The financing event, led by well-known SaaS founder David Sacks’ Craft Ventures, included dollars from both Operator Collective and prior investors.

The new capital will help AgentSync move faster, with co-founder and CEO Niranjan Sabharwal saying that it is pulling into 2020 hires earmarked for next year. He added that this most recent fundraising cycle consumed far less time than the round that preceded it.

TechCrunch asked what the company is calling this round, which was raised via a SAFE note instead of as a priced equity investment. Sabharwal said that it could be called a seed-extension, which seems reasonable.

The new investment was raised at a cap of around 4x its previous conversion ceiling.

TechCrunch last covered AgentSync this August, when the startup announced a $4.4 million funding round. Akin to fellow early-stage startup Welcome, which announced a second 2020 raise earlier today, AgentSync managed to quickly raise again.

In AgentSync’s case, it’s not hard to parse why the company was able to: It’s growing very quickly.

According to an interview with Sabharwal, the company has seen its revenue scale 4x since the start of the pandemic, and 10x in the last year. The time frames around those metrics are slightly relaxed, but the raw growth underscores that AgentSync is on to something.

Sabharwal founded the company with his spouse Jenn Knight and recently moved the company’s HQ to Denver from San Francisco.

AgentSync’s product, born out of a tool that Zenefits developed while rebuilding itself, helps insurance companies and other players in the insurance space ensure that agents are compliant (hence its name). And while that conceit might sound like a modest effort, it’s a complex effort given a multi-stakeholder environment, regulatory conditions and an antiquated market.

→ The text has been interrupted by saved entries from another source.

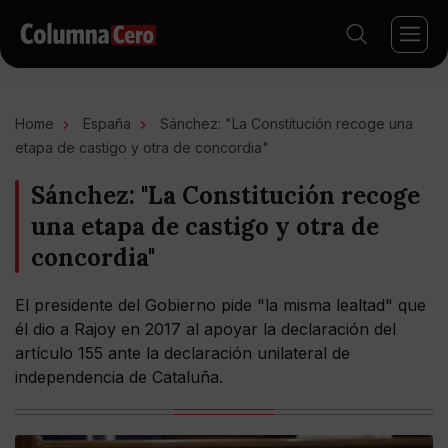
Home
España
Sánchez: "La Constitución recoge una
etapa de castigo y otra de concordia"
Sánchez: "La Constitución recoge
una etapa de castigo y otra de
concordia"
El presidente del Gobierno pide "la misma lealtad" que
él dio a Rajoy en 2017 al apoyar la declaración del
artículo 155 ante la declaración unilateral de
independencia de Cataluña.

The company saw strong initial traction, reporting $1.9 million ARR during its August round. Doing some mental math, if AgentSync was doing around $1 million ARR in March, it would be at around $4 million ARR today. That feels roughly correct, given the 4x-since-March metric, and the $1.9 million ARR data point from mid-Q2 2020.

According to Sabharwal, AgentSync now has more than $10 million in the bank, meaning that the startup is very well capitalized to continue scaling in the coming quarters. New investor Sacks is bullish about how large AgentSync could become, telling TechCrunch in an email that its “market is huge,” and that the “insurtech revolution is [still] in its infancy.”

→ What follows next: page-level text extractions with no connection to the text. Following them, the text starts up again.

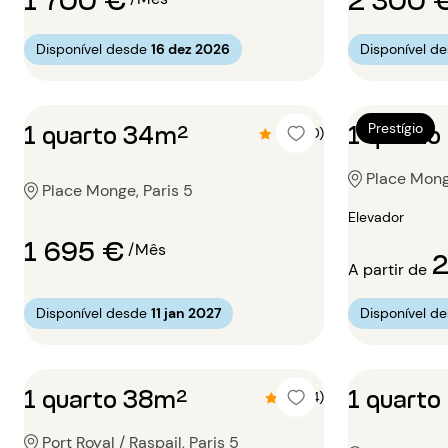
Disponível desde
16 dez 2026
Disponível d
1 quarto 34m²
1 quart
Prestígio
4.8 (10)
Place Mong
Place Monge, Paris 5
Elevador
1 695 €
/Mês
2
A partir de
Disponível desde
11 jan 2027
Disponível d
1 quarto 38m²
1 quart
4.8 (4)
Port Royal / Raspail, Paris 5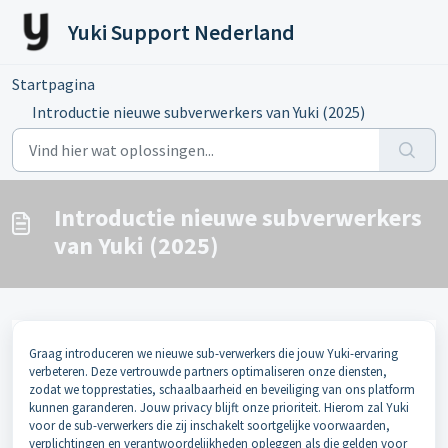
Doorgaan naar hoofdinhoud
Yuki Support Nederland
Startpagina
...
Introductie nieuwe subverwerkers van Yuki (2025)
Introductie nieuwe subverwerkers
van Yuki (2025)
Graag introduceren we nieuwe sub-verwerkers die jouw Yuki-ervaring
verbeteren. Deze vertrouwde partners optimaliseren onze diensten,
zodat we topprestaties, schaalbaarheid en beveiliging van ons platform
kunnen garanderen. Jouw privacy blijft onze prioriteit. Hierom zal Yuki
voor de sub-verwerkers die zij inschakelt soortgelijke voorwaarden,
verplichtingen en verantwoordelijkheden opleggen als die gelden voor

But while AgentSync is growing quickly and has found reasonable product-market fit — 17% of its net ARR today was driven by what the company descried as net-organic expansion, to pick an example — it still has the hallmarks of an early-stage startup, like inconsistent sales cycle length, according to several deals that the CEO detailed during an interview. However, the company recently hired a sales team after a period of time when Sabharwal was in charge of selling; the company’s selling process should accelerate in coming quarters.

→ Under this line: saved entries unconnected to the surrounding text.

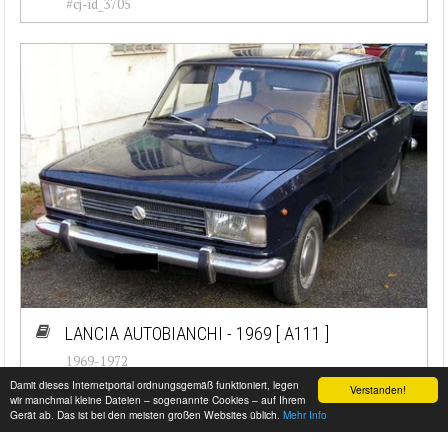
#cj-id_3705
LANCIA AUTOBIANCHI - 1969
[ A111 ]
1969-1972
Damit dieses Internetportal ordnungsgemäß funktioniert, legen
Verstanden!
#cj-id_3704
wir manchmal kleine Dateien – sogenannte Cookies – auf Ihrem
Gerät ab. Das ist bei den meisten großen Websites üblich.
Mehr Info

The CEO told TechCrunch that until recently he was selling AgentSync solo with no enterprise sales experience. If he could do it, he reasoned, others will be able to, as well. Sabharwal serves as the startup’s CEO, while Knight is its CTO.

In closing, Insurtech is hot, meaning that AgentSync is growing amidst fertile market ground and investor interest. Another few quarters of similar growth and we could be hearing about its Series A.